Zdaniem oskarżyciela to Edward Dziurawiec rozszczelnił w mieszkaniu rury z gazem. Gdy zapach gazu stał się w budynku wyczuwalny, mieszkający tam z rodziną wikary Piotr Uciński (32 l.) starał się zlokalizować źródło wycieku. - Zapach był określany jako intensywny na klatce schodowej, gdzie nie mogło być żadnego źródła. Wikary sprawdził inne pomieszczenia, a potem zapukał do mieszkania oskarżonego. Przez około trzy minuty nikt nie otwierał drzwi, dopiero po tym czasie otworzył je Dziurawiec, jedynie lekko je uchylił, wystawił głowę i zapytany czy czuje gaz, zaprzeczył i zamknął drzwi. Wtedy będący z wikarym budowlaniec (w parafii był prowadzony remont zadaszenia - przyp. red.) zwrócił uwagę na niebieską taśmę, która oklejała drzwi, które otwierały się na zewnątrz. Co więcej wydawało mu się, że w momencie otwarci drzwi zapach gazu stał się intensywniejszy - opisywał chwile przed tragedią prokurator.

Odkręcił gaz, parafia eksplodowała

Probostwo dbało o stan instalacji gazowej. Była regularnie sprawdzana. Źródła gazu były cztery - piec gazowy w piwnicy, który został nieuszkodzony, jak i cała piwnica oraz trzy kuchenki w mieszkaniach. Dwie znajdowały się w drugiej części budynku, której nie zniszczyła eksplozja. - Z tamtego źródła nie wypływał gaz. W największym stopniu zostało zniszczone mieszkanie Dziurawca. W tamtym mieszkaniu znajdowała się tzw. dwuzłączka, ta została odkręcona, a biegły stwierdził, że znajdująca się w niej uszczelka została usunięta. Co więcej obok znajdował się klucz francuski, którego rozstaw odpowiadał dokładnie rozmiarowi dwuzłączki, umożliwiając jej rozkręcenie - dowodził prokurator.
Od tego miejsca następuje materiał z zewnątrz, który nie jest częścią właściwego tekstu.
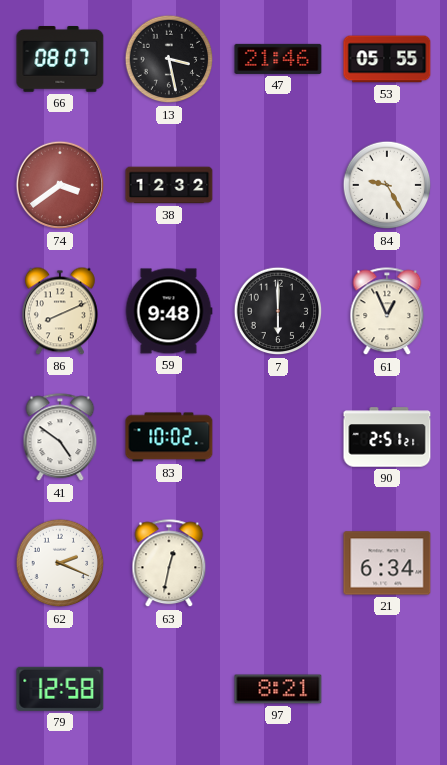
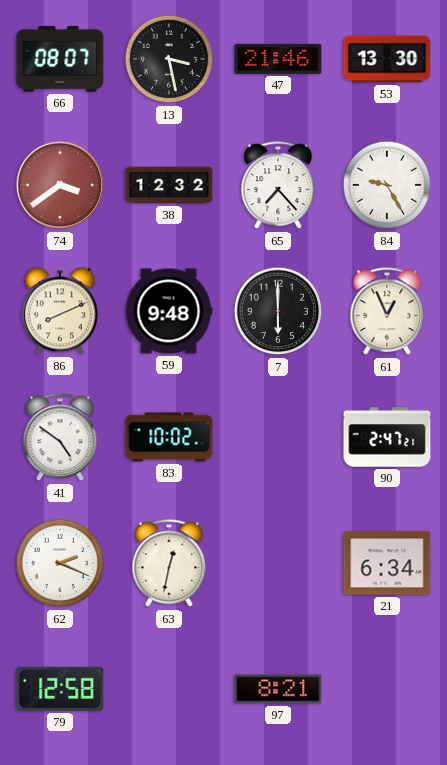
53: 05:55 -> 13:30
65: none -> 7:23
90: 2:51 -> 2:47
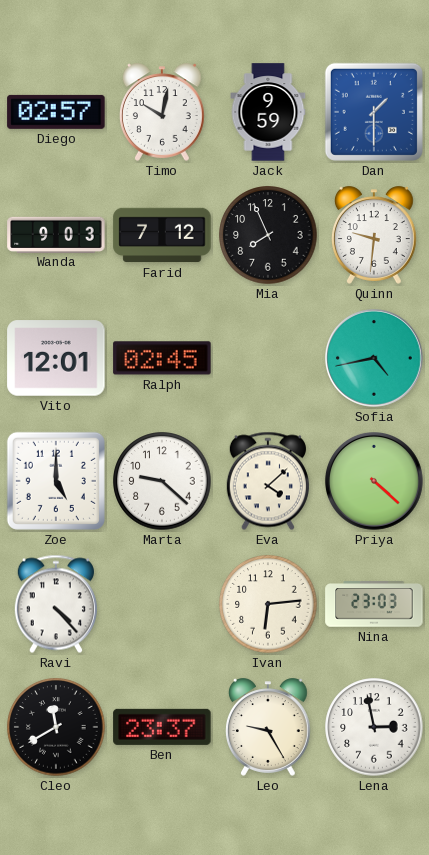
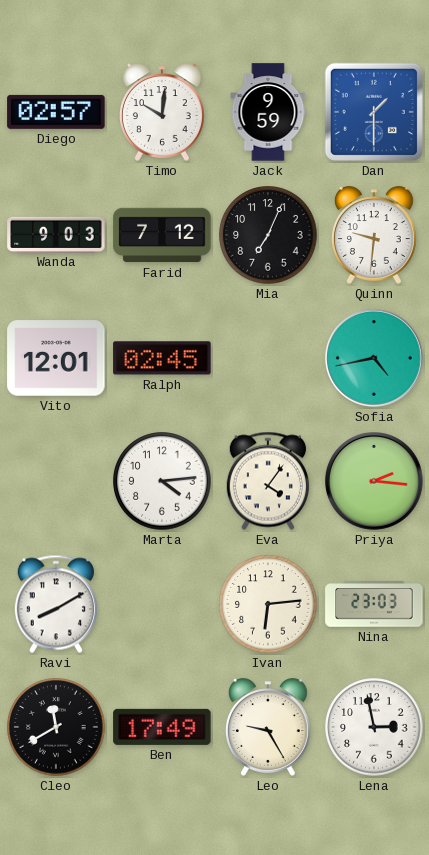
Timo: 10:02 -> 10:01
Mia: 7:56 -> 7:04
Zoe: 5:00 -> none
Marta: 9:22 -> 4:14
Eva: 4:08 -> 4:06
Priya: 4:22 -> 2:16
Ravi: 4:23 -> 8:10
Ben: 23:37 -> 17:49
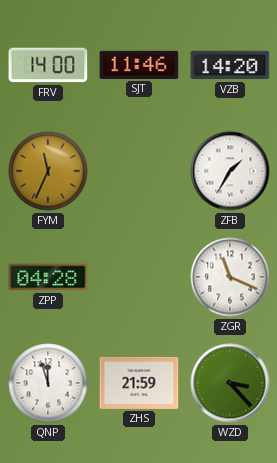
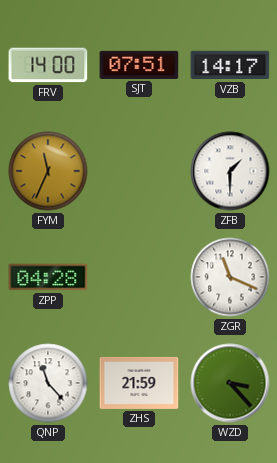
SJT: 11:46 -> 07:51
VZB: 14:20 -> 14:17
ZFB: 1:35 -> 1:30
QNP: 11:57 -> 11:23
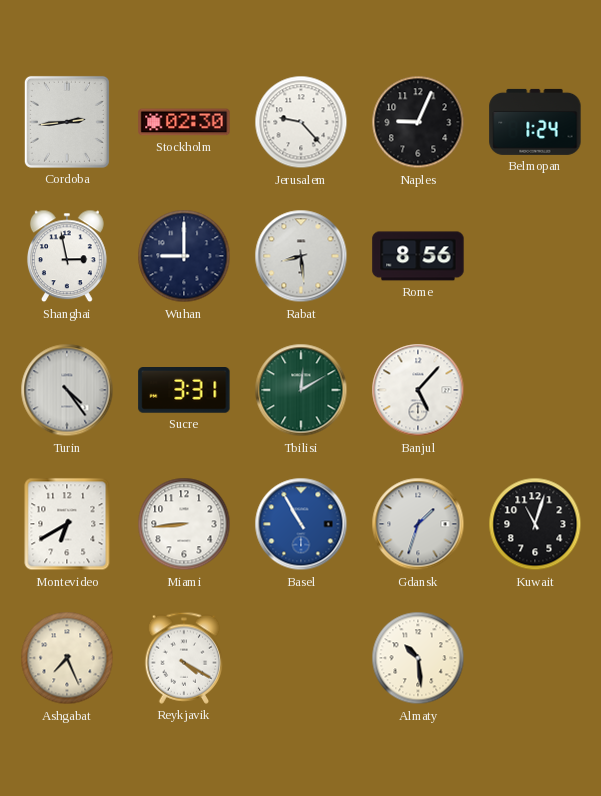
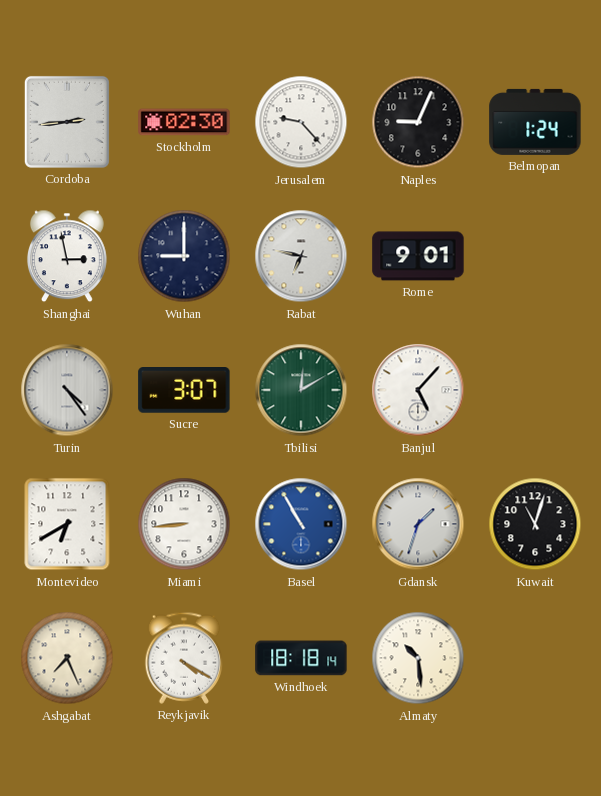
Rabat: 8:29 -> 6:47
Rome: 8:56 -> 9:01
Sucre: 3:31 -> 3:07
Windhoek: none -> 18:18
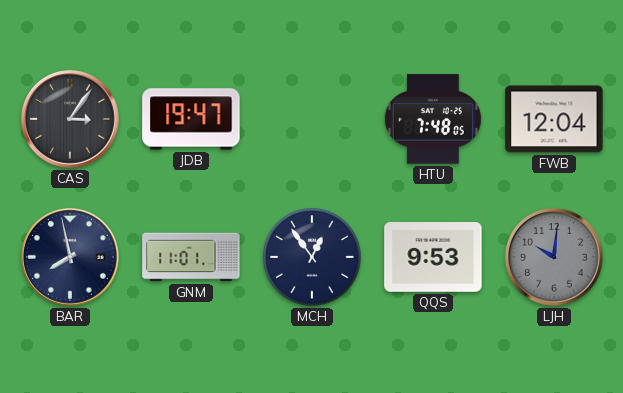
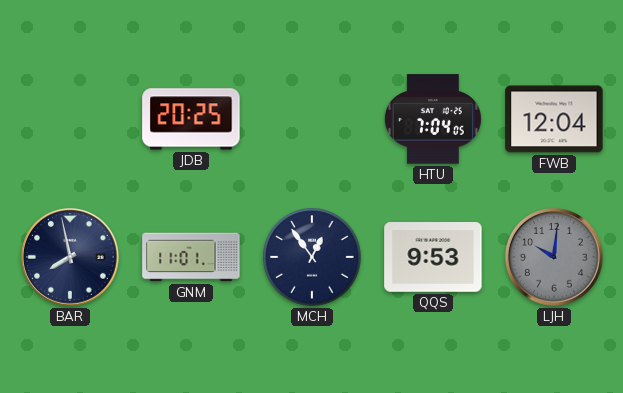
CAS: 3:06 -> none
JDB: 19:47 -> 20:25
HTU: 7:48 -> 7:04
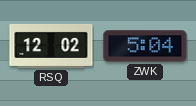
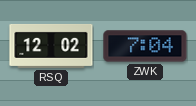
ZWK: 5:04 -> 7:04
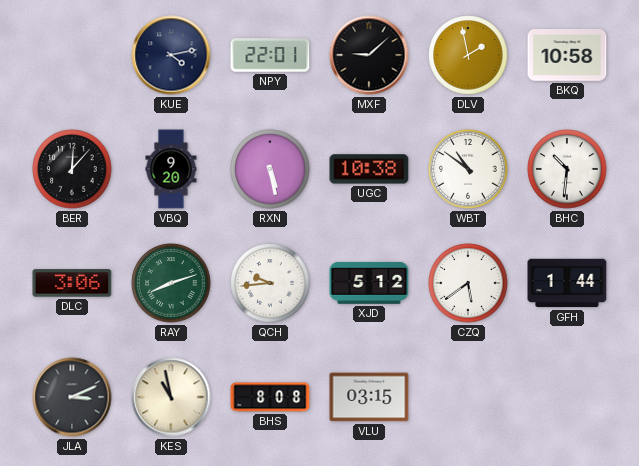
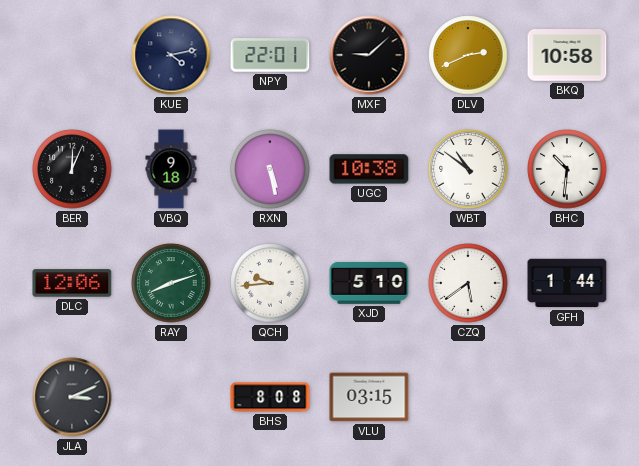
DLV: 1:58 -> 2:41
BER: 12:07 -> 12:04
VBQ: 9:20 -> 9:18
DLC: 3:06 -> 12:06
XJD: 5:12 -> 5:10
KES: 10:58 -> none
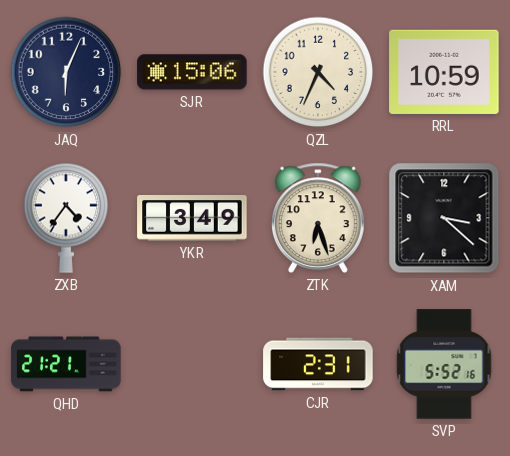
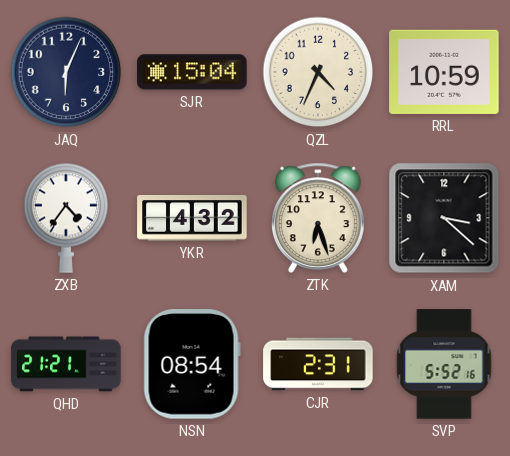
SJR: 15:06 -> 15:04
YKR: 3:49 -> 4:32
NSN: none -> 08:54
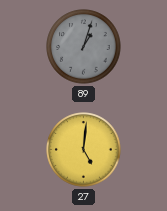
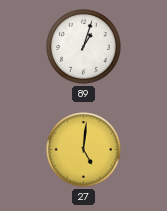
89 dial: grey -> white
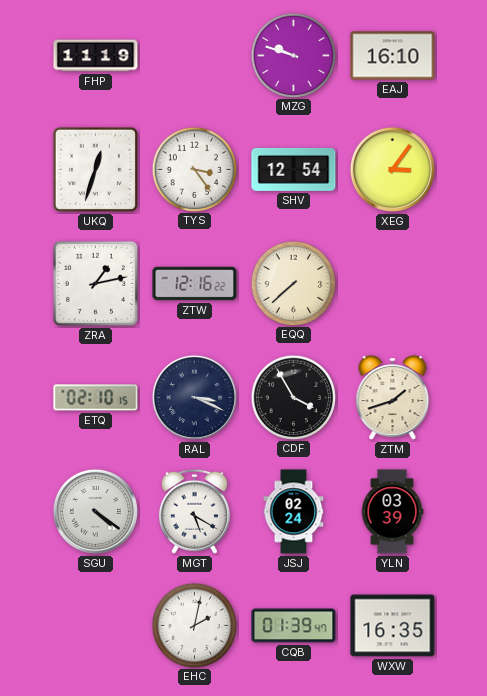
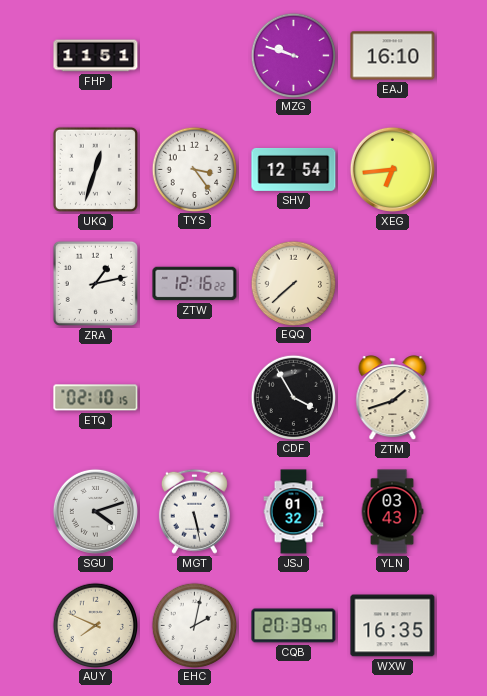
FHP: 11:19 -> 11:51
XEG: 3:06 -> 6:44
RAL: 3:19 -> none
SGU: 4:21 -> 4:12
MGT: 5:20 -> 5:28
JSJ: 02:24 -> 01:32
YLN: 03:39 -> 03:43
AUY: none -> 7:49
CQB: 01:39 -> 20:39
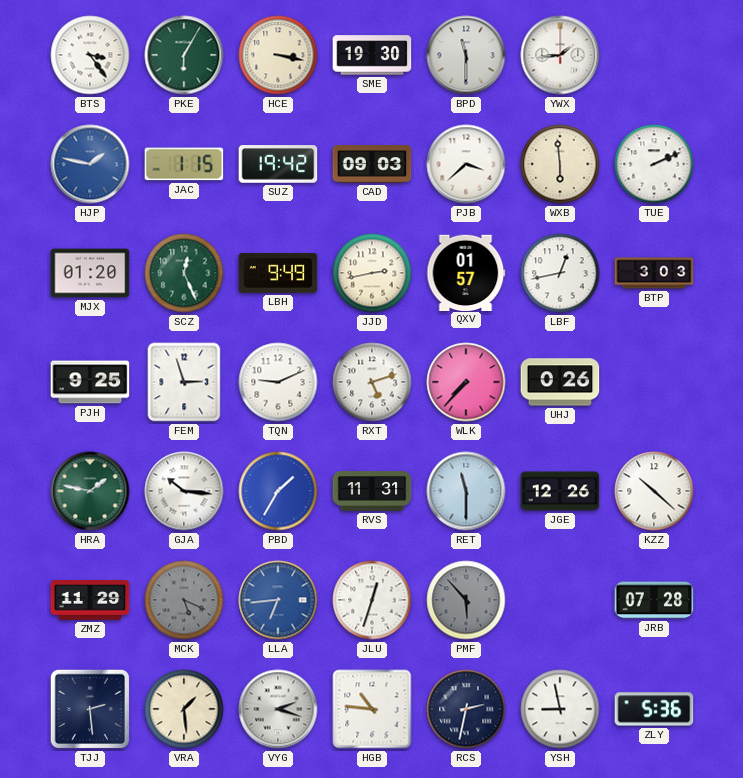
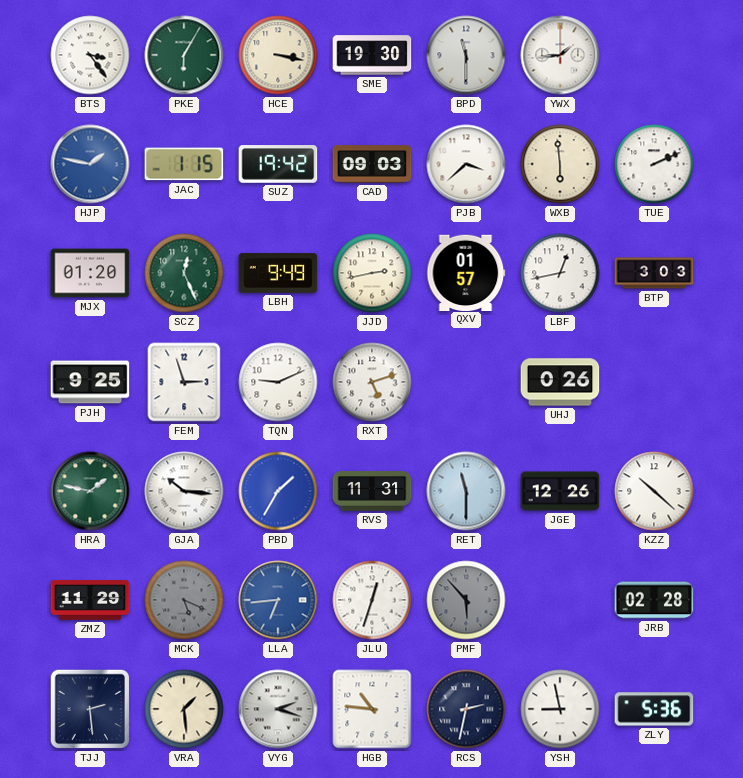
WLK: 7:37 -> none
JRB: 07:28 -> 02:28
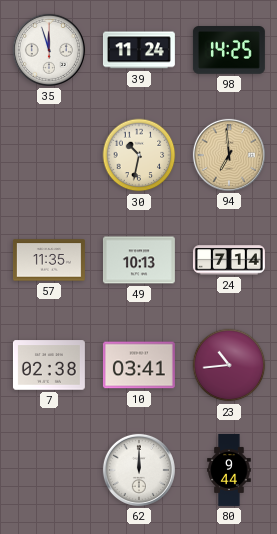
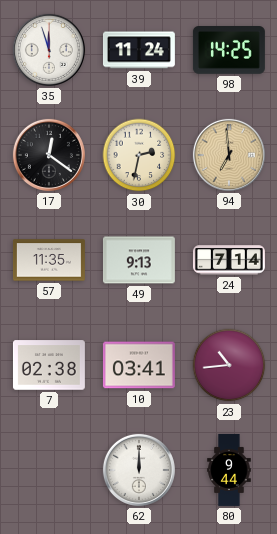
17: none -> 12:21
30: 10:32 -> 2:32
49: 10:13 -> 9:13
Wczoraj wyjaśnienia składał oskarżony. Zostały one utajnione. Jednak do treści zeznań odnosił się w mowie końcowej zarówno prokurator, jak i obrońca Edwarda Dziurawca Michał Płowecki. Mężczyzna twierdził, że nie mógł wyczuć gazu - utrzymuje, iż z powodu zachorowania na covid stracił węch. Ponadto nie miał żadnych skrupułów, by winą za odkręcenie gazu obarczyć zmarła córkę. - Oskarżony brał leki, brał krople do nosa, był po covidzie. Mógł mieć osłabiony węch. Jeżeli nie czuł zapachu gazu, to nie mógł przewidzieć, że dojedzie do eksplozji - przekonywał sąd obrońca, który poprosił o uniewinnienie. - Każdy ze świadków inaczej odczuwał zapach gazu. Tylko jeden z nich określił go jako intensywny. W sprawie pozostaje bardzo wiele niejasności. Biegły w ustnej opinii twierdził, że jeden kurek w kuchence był odkręcony, potem potwierdził to w opinii pisemnej, a jeszcze później przypomniał sobie, że jednak ten kurek był zakręcony - dodawał mecenas Płowiecki.